My main email address gets VERY little spam (maybe less than 10 a wk) 
and Ive used it for 4 years. I consider having disposable email accounts 
(like yahoo and gmail in my case) necessary, as nobody except my regular 
contacts ever gets my real email.



Joseph Steig wrote:
>    ** Be sure to fill out the survey/skills inventory in the member's area.
>    ** If you did, we all thank you.
>
>
>   
>
> ------------------------------------------------------------------------
>
> I received over 88,000 Spam messages in the last 30 days! Just checked 
> my Spam "folder" which I never normally do.
>
> And almost NONE of them came into my inbox--perhaps a dozen a day at 
> most on a bad day.
>
> I use Google's GMail. I have seven e-mail addresses that neatly flow 
> into one inbox. I have only ONCE in the last year had Google 
> incorrectly identify something as SPAM--I never normally check my Spam 
> "folder". ("Folder" is in quotes because GMail doesn't actually use 
> folders but rather uses tags.)
>
> I sound like an advertisement for Google, but with Google in my life, 
> Spam no longer exists as a concern for me--it's Google's worry and 
> they handle it beautifully.
>
> And yes I know, Sergey and Larry and the CIA are reading my e-mail. 

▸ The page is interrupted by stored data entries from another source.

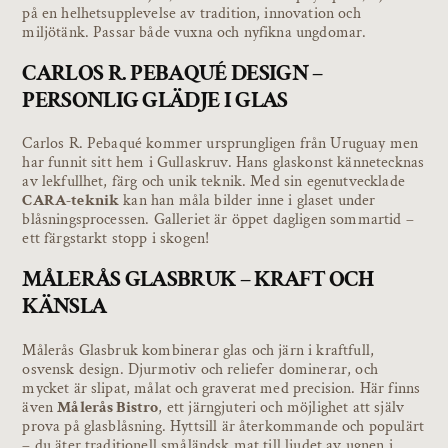
på en helhetsupplevelse av tradition, innovation och
miljötänk. Passar både vuxna och nyfikna ungdomar.
CARLOS R. PEBAQUÉ DESIGN –
PERSONLIG GLÄDJE I GLAS
Carlos R. Pebaqué kommer ursprungligen från Uruguay men
har funnit sitt hem i Gullaskruv. Hans glaskonst kännetecknas
av lekfullhet, färg och unik teknik. Med sin egenutvecklade
CARA-teknik
kan han måla bilder inne i glaset under
blåsningsprocessen. Galleriet är öppet dagligen sommartid –
ett färgstarkt stopp i skogen!
MÅLERÅS GLASBRUK – KRAFT OCH
KÄNSLA
Målerås Glasbruk kombinerar glas och järn i kraftfull,
osvensk design. Djurmotiv och reliefer dominerar, och
mycket är slipat, målat och graverat med precision. Här finns
även
Målerås Bistro
, ett järngjuteri och möjlighet att själv
prova på glasblåsning. Hyttsill är återkommande och populärt
– du äter traditionell småländsk mat till ljudet av ugnen i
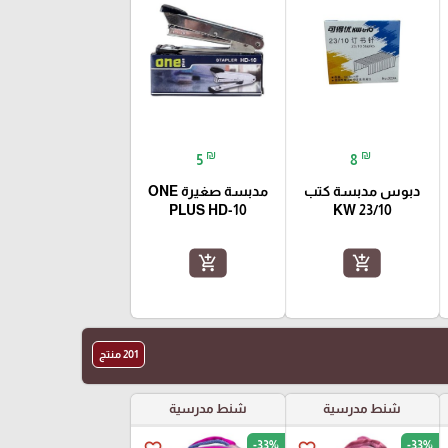
₪
₪
5
8
دبوس مدبسة كتب
مدبسة صغيرة ONE
PLUS HD-10
23/10 KW
add_shopping_cart
add_shopping_cart
201 منتج
شنط مدرسية
شنط مدرسية
-33%
-33%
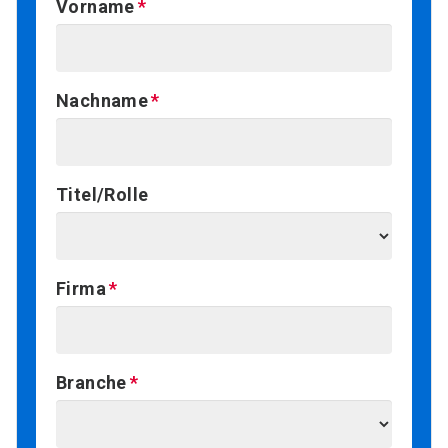
Vorname
Nachname
Titel/Rolle
Firma
Branche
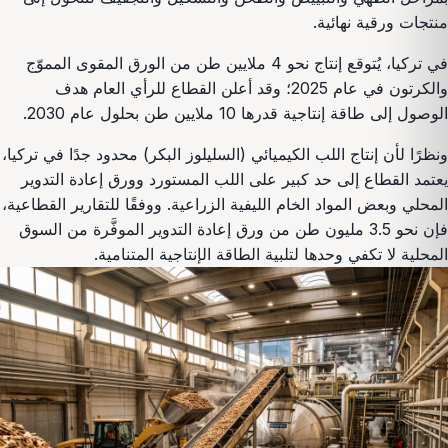
منتجات ورقية نهائية.
في تركيا، يُتوقع إنتاج نحو 4 ملايين طن من الورق المقوى المموّج
والكرتون في عام 2025؛ وقد أعلن القطاع للرأي العام هدف
الوصول إلى طاقة إنتاجية قدرها 10 ملايين طن بحلول عام 2030.
ونظرًا لأن إنتاج اللب الكيميائي (السليلوز البكر) محدود جدًا في تركيا،
يعتمد القطاع إلى حد كبير على اللب المستورد وورق إعادة التدوير
المحلي وبعض المواد الخام الليفية الزراعية. ووفقًا للتقارير القطاعية،
فإن نحو 3.5 مليون طن من ورق إعادة التدوير الموفَّرة من السوق
المحلية لا تكفي وحدها لتلبية الطاقة الإنتاجية المتنامية.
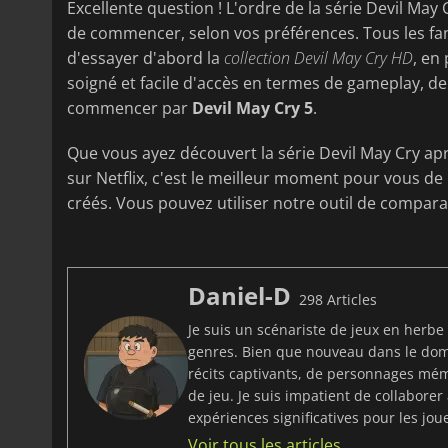
Excellente question ! L'ordre de la série Devil May
de commencer, selon vos préférences. Tous les f
d'essayer d'abord la
collection Devil May Cry HD
, en
soigné et facile d'accès en termes de gameplay, 
commencer par
Devil May Cry 5
.
Que vous ayez découvert la série Devil May Cry ap
sur Netflix, c'est le meilleur moment pour vous de 
créés. Vous pouvez utiliser notre outil de compar
Daniel-D
298 Articles
Je suis un scénariste de jeux en herbe
genres. Bien que nouveau dans le dom
récits captivants, de personnages mé
de jeu. Je suis impatient de collabore
expériences significatives pour les jou
Voir tous les articles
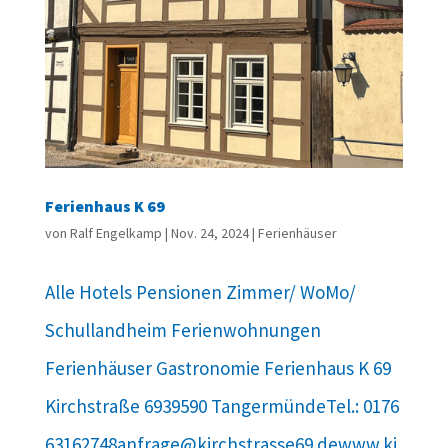
Ferienhaus K 69
von
Ralf Engelkamp
|
Nov. 24, 2024
|
Ferienhäuser
Alle Hotels Pensionen Zimmer/ WoMo/
Schullandheim Ferienwohnungen
Ferienhäuser Gastronomie Ferienhaus K 69
Kirchstraße 6939590 TangermündeTel.: 0176
63162748anfrage@kirchstrasse69.dewww.ki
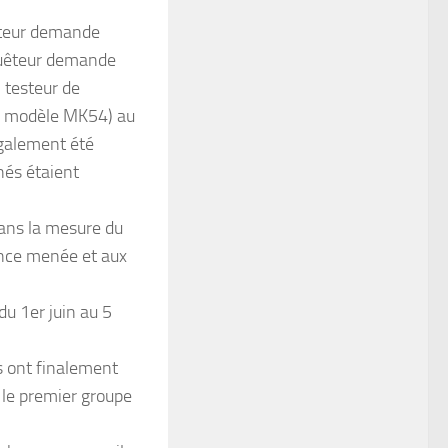
uêteur demande
nquêteur demande
n testeur de
, modèle MK54) au
également été
nés étaient
dans la mesure du
ience menée et aux
du 1er juin au 5
 ont finalement
r le premier groupe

> But small price to pay . . .
>
> ---------
> joseph at steig.com <mailto:joseph at steig.com> | 617-500-7376 EST
>
>
> On Tue, Aug 26, 2008 at 8:15 AM, Matthew Crocker <matthew at crocker.com 
> <mailto:matthew at crocker.com>> wrote:
>
>      ** Be sure to fill out the survey/skills inventory in the
>     member's area.
>      ** If you did, we all thank you.
>
>
>
>     On Aug 25, 2008, at 4:45 PM, ussailis at shaysnet.com
>     <mailto:ussailis at shaysnet.com> wrote:
>
>          ** Be sure to fill out the survey/skills inventory in the
>         member's area.
>          ** If you did, we all thank you.
>
>
>         Here's an idea.
>
>         Since I have become the owner of Shaysnet, I have had a chance
>         to look at a
>         lot of spam. What I have observed is many of my users get the
>         same stuff.
>         So, couldn't there be a program that says "if X users (let X
>         be some
>         reasonable number like 4) get the same mail, it is spam,
>         therefore deal
>         with it"
>
>
>     Thousands of my users are on the same mailing lists so they get
>     the same messages.  If I deleted identical mail after the 4th
>     message I would have a lot of angry customers.
>
>
>         Of course my "deal with it" would be to collect all the spam
>         for one day
>         and send it all back to the first spammer of that day. If
>         enough ISPs did
>         this...
>
>
>     All spam comes from a bogus sender address and if you send the
>     spam back to the address in the e-mail you become a spammer
>     yourself.  This is called a 'Joe Job'
>     http://en.wikipedia.org/wiki/Joe_job
>
>     I switched @crocker.com <http://crocker.com> & @the-spa.com
>     <http://the-spa.com> over to Postini about a year ago and haven't
>     looked back. fighting spam was a full time job for me, eating up
>     huge resources in bandwidth and CPU.   I used to have 10 high end
>     machines getting crushed by spam (greylisters, dedicated DNS,
>     spamassassin, anti-virus ...)  now with Postini I have 4 (2
>     inbound SMTP & 2 POP/IMAP toasters).     I have 2 full GigE
>     connections to the Internet in Springfield,  you would be amazed
>     how much bandwidth spammers could eat up if you let them.  I
>     regularly had several hundred mbps hitting my mail servers causing
>     a huge log jam and backing up mail for hours.
>
>     I'm 1000% better off letting Postini handle my inbound spam.  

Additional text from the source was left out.